In June, photographs of the painting with a copy of the New York Times dated 30 May were sent to detective Arthur Brand. Also in the photo was the book Meesterdief (Masterthief). He compared this to the theft of two paintings from the Van Gogh Museum, Amsterdam in 2002. Groniger Museum director Andreas Blühm said he was pleased that the painting still existed and believed the photographs were genuine. Since 1988, twenty-eight Van Gogh paintings have been stolen in the Netherlands, but all have been recovered.

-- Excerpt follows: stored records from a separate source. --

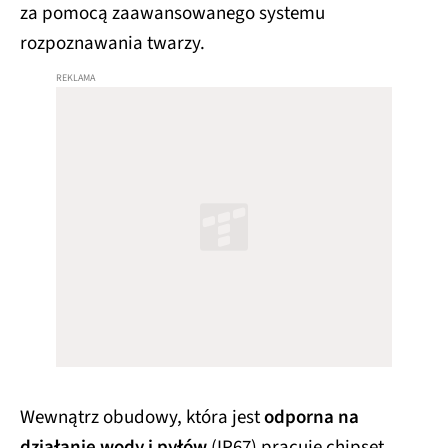
za pomocą zaawansowanego systemu
rozpoznawania twarzy.
Wewnątrz obudowy, która jest
odporna na
działanie wody i pyłów
(IP67) pracuje chipset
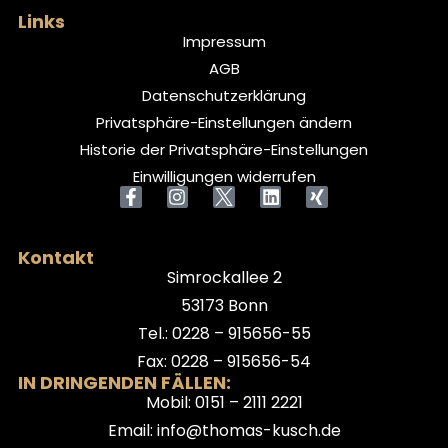
Links
Impressum
AGB
Datenschutzerklärung
Privatsphäre-Einstellungen ändern
Historie der Privatsphäre-Einstellungen
Einwilligungen widerrufen
Kontakt
Simrockallee 2
53173 Bonn
Tel.: 0228 – 915656-55
Fax: 0228 – 915656-54
IN DRINGENDEN FÄLLEN:
Mobil: 0151 – 2111 2221
Email: info@thomas-kusch.de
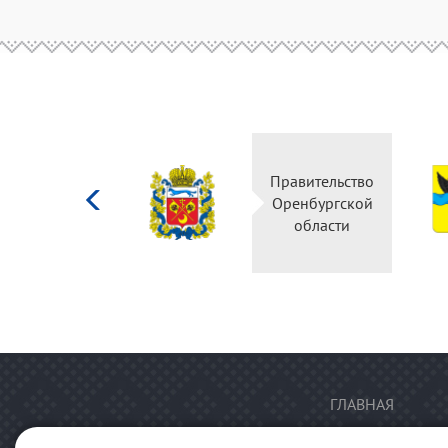
Министерство
Правительство
культуры
Оренбургской
Российской
области
федерации
ГЛАВНАЯ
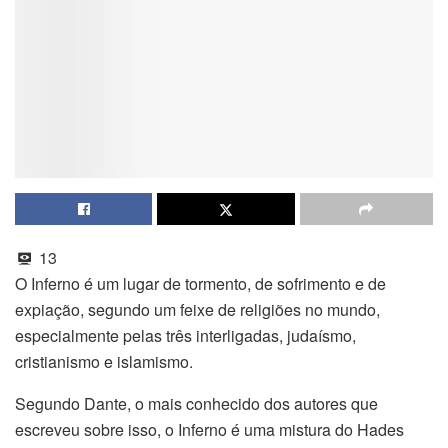
13
O Inferno é um lugar de tormento, de sofrimento e de
expiação, segundo um feixe de religiões no mundo,
especialmente pelas três interligadas, judaísmo,
cristianismo e islamismo.
Segundo Dante, o mais conhecido dos autores que
escreveu sobre isso, o Inferno é uma mistura do Hades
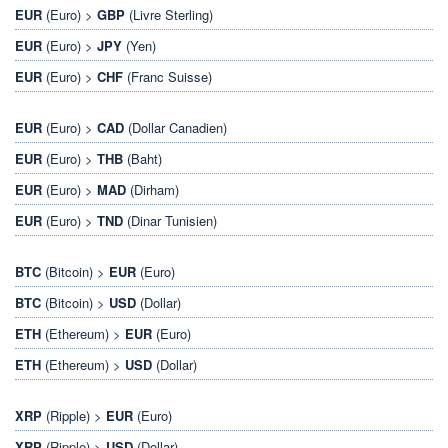
EUR
(Euro) >
GBP
(Livre Sterling)
EUR
(Euro) >
JPY
(Yen)
EUR
(Euro) >
CHF
(Franc Suisse)
EUR
(Euro) >
CAD
(Dollar Canadien)
EUR
(Euro) >
THB
(Baht)
EUR
(Euro) >
MAD
(Dirham)
EUR
(Euro) >
TND
(Dinar Tunisien)
BTC
(Bitcoin) >
EUR
(Euro)
BTC
(Bitcoin) >
USD
(Dollar)
ETH
(Ethereum) >
EUR
(Euro)
ETH
(Ethereum) >
USD
(Dollar)
XRP
(Ripple) >
EUR
(Euro)
XRP
(Ripple) >
USD
(Dollar)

In early April 2021, Dutch police arrested a man in Baarn, Utrect in connection with the theft of the painting and also that of the c. 1626 painting Twee Lachende Jongens met een Mok Bier by Frans Hals, which had been stolen from the Hofje van Mevrouw van Aerden, in Leerdam, Utrecht on 26 August 2020. Neither of the paintings had then been recovered. Brand told a reporter that the person in custody probably did not know the location of the works because "stolen artwork was often moved around quickly by criminal gangs". According to unnamed sources, the value of the painting was estimated as "up to £5m" in articles published by Deutsche Welle and The Guardian. On 24 September, the man was convicted of the thefts and sentenced to eight years imprisonment.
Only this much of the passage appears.